Help with routing from the opnsense firewall itself?

Started by surfrock66, March 18, 2024, 06:35:17 PM

Previous topic - Next topic
I've been going through a network transition as part of a learning journey and am having an issue I can't seem to solve.  High level, I have a 10.*.*.* network with a bunch of /16 VLANS and I just put in a new Layer3 switch that acts as the gateway for each VLAN.  The /16 is a legacy thing from a previous configuration, and 10.*.1.254 is the gateway on each VLAN.  The L3 switch has a default 0.0.0.0/0 route pointing to the opnsense box, which is 10.99.1.40.  99 is my networking device vlan.  Opnsense is 24.1.2 running on a standalone box with 4 NICS, one going to my comcast gateway and 2 others are a LACP LAGG to the L3 switch (a trunk carrying VLANS 99 and 6, 6 being my wireguard network which is not currently set up).  I have a DHCP and DNS server on the LAN, on the 2 VLAN, and there is an IP helper on each vlan for it.  Everything there is working fine.

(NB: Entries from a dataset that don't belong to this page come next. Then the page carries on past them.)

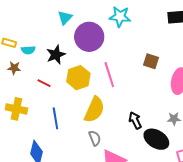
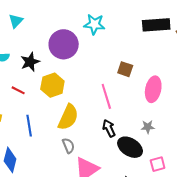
cyan triangle: (65, 18) -> (16, 21), moved
pink line: (109, 75) -> (106, 96), moved

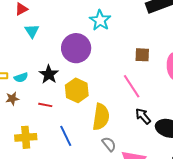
cyan triangle: (16, 21) -> (32, 31), moved
cyan star: (94, 24) -> (100, 20), turned -30

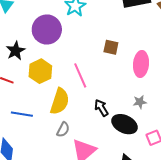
pink line: (132, 86) -> (80, 75), moved
blue line: (66, 136) -> (22, 114), turned -65
gray semicircle: (109, 144) -> (63, 130), turned 56

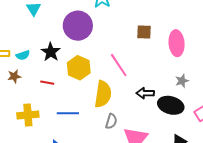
black arrow: (101, 108) -> (145, 93), turned -48

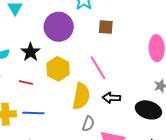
brown square: (144, 32) -> (106, 27), moved
black arrow: (145, 93) -> (111, 98), moved
blue line: (68, 113) -> (33, 113), moved

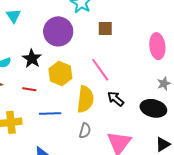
black arrow: (111, 98) -> (116, 99), turned 42
blue line: (33, 113) -> (50, 114), moved
gray semicircle: (88, 124) -> (85, 131), moved

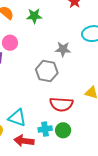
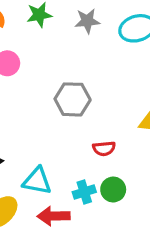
gray star: (63, 49) -> (87, 21), moved
red semicircle: (61, 104) -> (104, 149), size x0.6

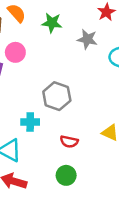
cyan cross: (84, 192) -> (30, 122), moved

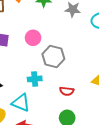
pink circle: (15, 52) -> (33, 38), moved

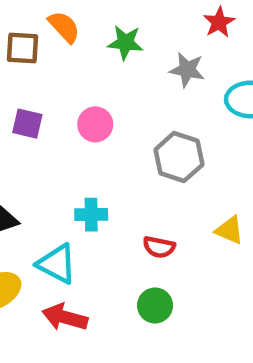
gray hexagon: (53, 56) -> (179, 157), moved

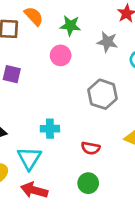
pink circle: (95, 124) -> (61, 55), moved
cyan triangle: (57, 264) -> (29, 158), turned 35

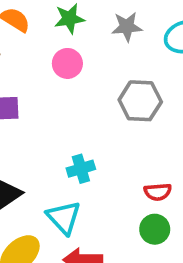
red semicircle: (91, 148) -> (158, 192), moved

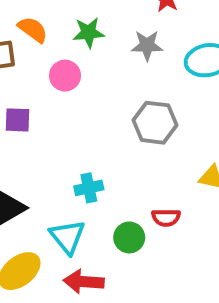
pink circle: (67, 63) -> (65, 76), moved
green circle: (155, 229) -> (129, 237), moved

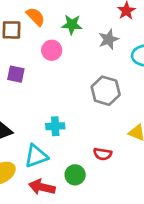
gray star: (147, 45) -> (109, 39), turned -30
cyan triangle: (67, 237) -> (36, 156), turned 40
green circle: (129, 237) -> (75, 175), moved

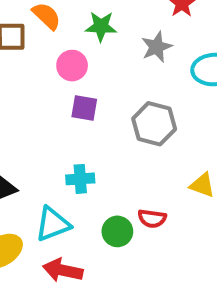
purple square: (16, 74) -> (84, 108), moved
green circle: (75, 175) -> (117, 231), moved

Each of my other vlans has been defined as an alias in opnsense, and I have a NAT rule permitting traffic.  At this time, all clients on the LAN have internet access, and from the WAN my port forward rules are working.  Almost everything appears to be working.

...With the exception of the firewall itself.  It can ping the WAN, but cannot ping anything on the LAN on any VLAN (including the 99 which is the VLAN it's on, or other VLANS).  Actually, I can ssh into the box from a client on the 4 vlan, get in fine, then can't ping back to the client I'm connected from.  One additional thing, when I assign IP addresses I have to set a default gateway for the LAN network and tag it as an upstream gateway...this didn't make sense to me, but if I didn't do that all LAN clients lose internet access.  That LAN_GW gateway is 255 priority but is tagged as upstream, where the WAN_GW is priority 254.  I was thinking it was a static route thing, so I defined static routes for all my VLANS to go through the LAN_GW gateway but that didn't change anything.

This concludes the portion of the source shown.